Niedzielne uroczystości zakończył koncert, podczas którego został wykonany nowy utwór Mikołaja Góreckiego „Missa” na baryton solo, chór mieszany i orkiestrę. W koncercie wystąpiły połączone zespoły z Polski, Ukrainy, Litwy, Łotwy i Białorusi: Orkiestra Symfoniczna i Chór Kameralny Filharmonii Lubelskiej, Chór Filharmonii Lwowskiej „Gloria”, Chór „Capella Sonorus” z Mińska, Chór Mieszany Szkoły Katedralnej w Rydze oraz Chór Akademii Muzyki i Teatru w Wilnie. Partię solową wykonał Vytautas Juozapaitis.

„Mamy zaszczyt wysłuchać koncert Mikołaja Góreckiego skomponowany specjalnie na tę okoliczność” – zapowiedział marszałek Senatu. Podkreślił, że 450. rocznica unii lubelskiej to świetna okazja do uczczenia wspólnej historii Polski i Litwy. „Bo warto świętować i czcić te wspólne karty naszej historii, która nie jest wolna od błędów, ale jest ważnym przekazem na przyszłość” – dodał. Zdaniem marszałka unia lubelska była wspólną odpowiedzią naszych przodków na wewnętrzne i zewnętrzne zagrożenia. Jednocześnie udało się zachować tożsamość narodową obu państw. „Rzeczpospolita obojga narodów była oazą tolerancji i bezpieczeństwa” – zaznaczył Stanisław Karczewski.

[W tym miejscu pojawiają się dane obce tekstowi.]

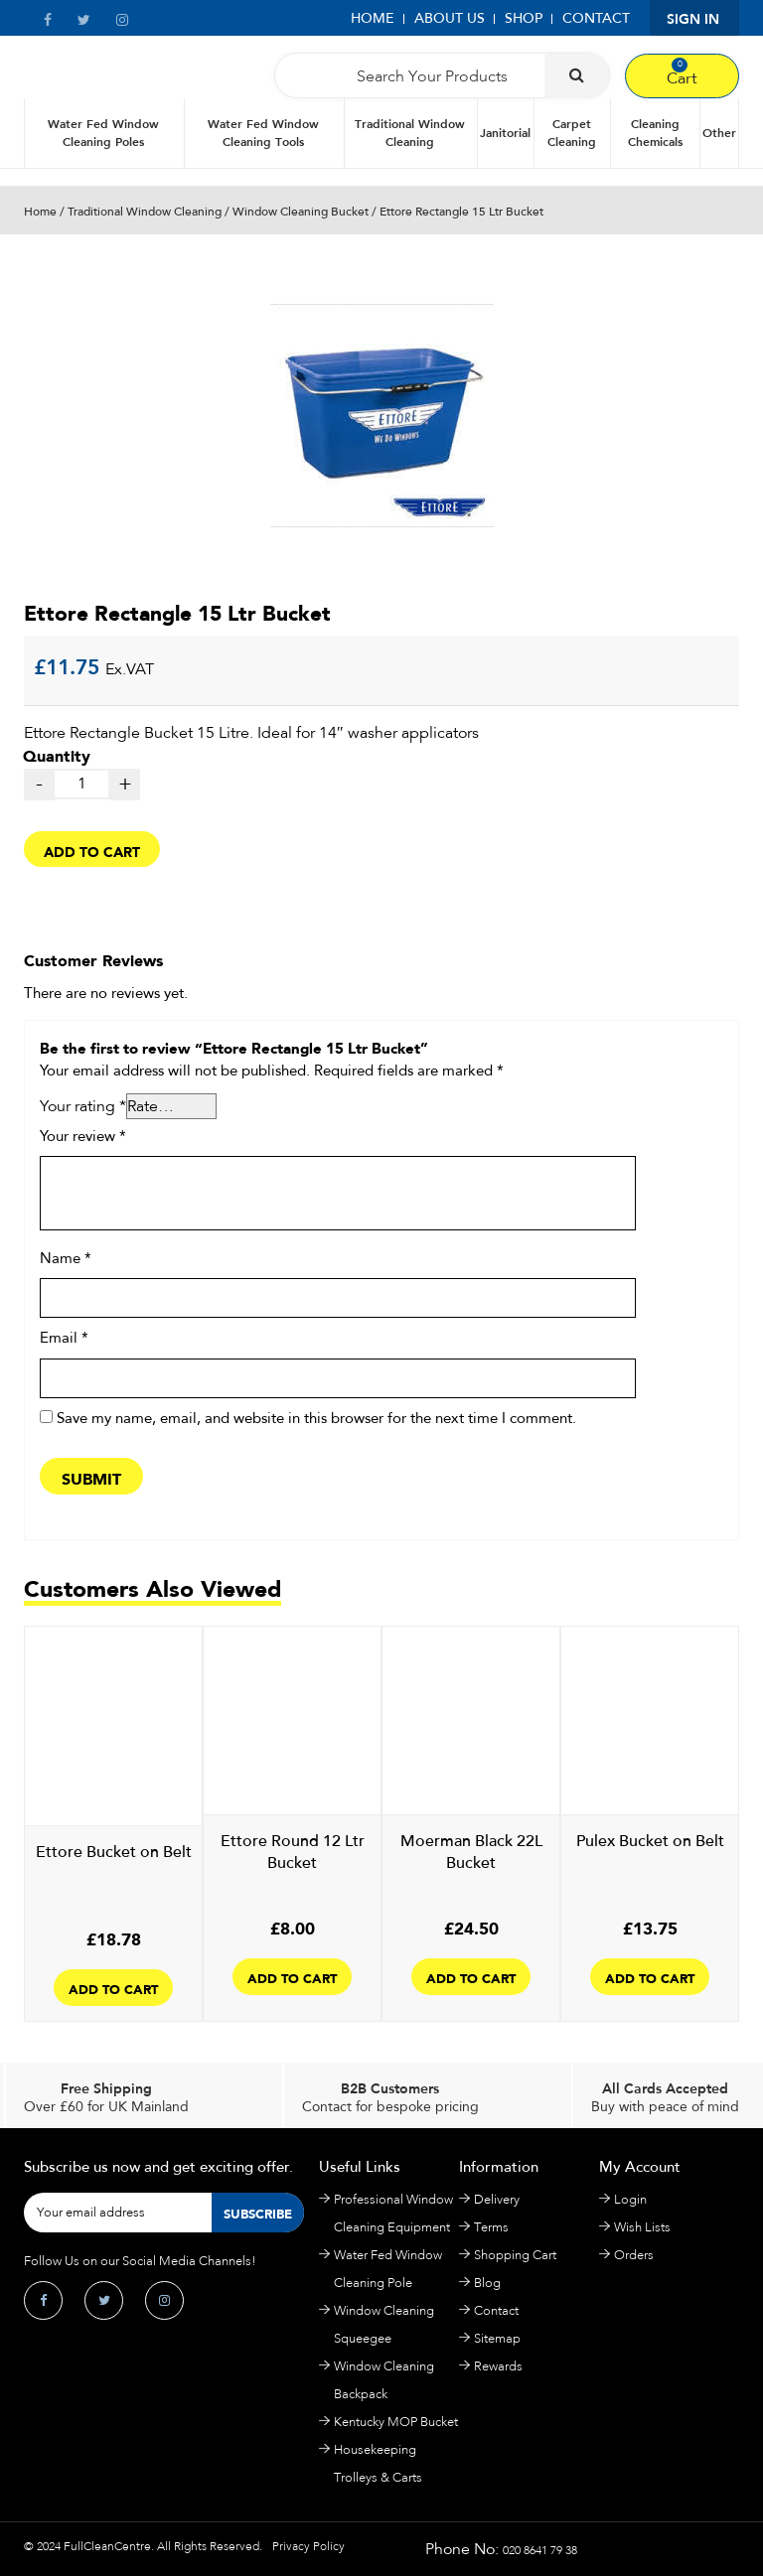  What do you see at coordinates (505, 132) in the screenshot?
I see `Janitorial` at bounding box center [505, 132].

Przewodniczący litewskiego Sejmu Victoras Pranckietis mówił o symbolicznym wymiarze organizacji w Wilnie wystawy, na którym zaprezentowany zostanie obraz „Unia Lubelska” Jana Matejki. „Pielęgnując nasze wspólne dziedzictwo i kulturę wzbogacamy siebie oraz całą Europę” – powiedział.

Akt unii Wielkiego Księstwa Litewskiego i Królestwa Polskiego został podpisany 1 lipca 1569 r. na sejmie walnym w Lublinie. Powołana w ten sposób Rzeczpospolita Obojga Narodów stała się jednym z najpotężniejszych organizmów politycznych ówczesnej Europy. Unia przewidywała, że państwo to będzie mieć jednego władcę wybieranego wspólnie w wolnej elekcji i wspólny Sejm. Ponadto oba kraje zobowiązały się do wspólnej polityki obronnej i zagranicznej, wspólna też była waluta. Zachowano odrębne języki urzędowe, skarb i sądownictwo. Oba kraje miały też swoje odrębne wojsko, urzędy centralne oraz tytuły i dostojeństwa, choć z takim samym zakresem kompetencji.

O trwałości unii stanowiły m.in. tolerancja religijna. Mimo różnych trudności Unia Lubelska przetrwała do XVIII wieku, do uchwalenia Konstytucji 3 maja, która wprowadzała jednolite państwo. Potem nastąpiły rozbiory.

W specjalnej uchwale podjętej przez Sejm, Senat i litewski parlament podkreślono, że „polsko-litewska unia umożliwiła narodziny wyjątkowego systemu państwowości i była jednym z najważniejszych wydarzeń stulecia na kontynencie”.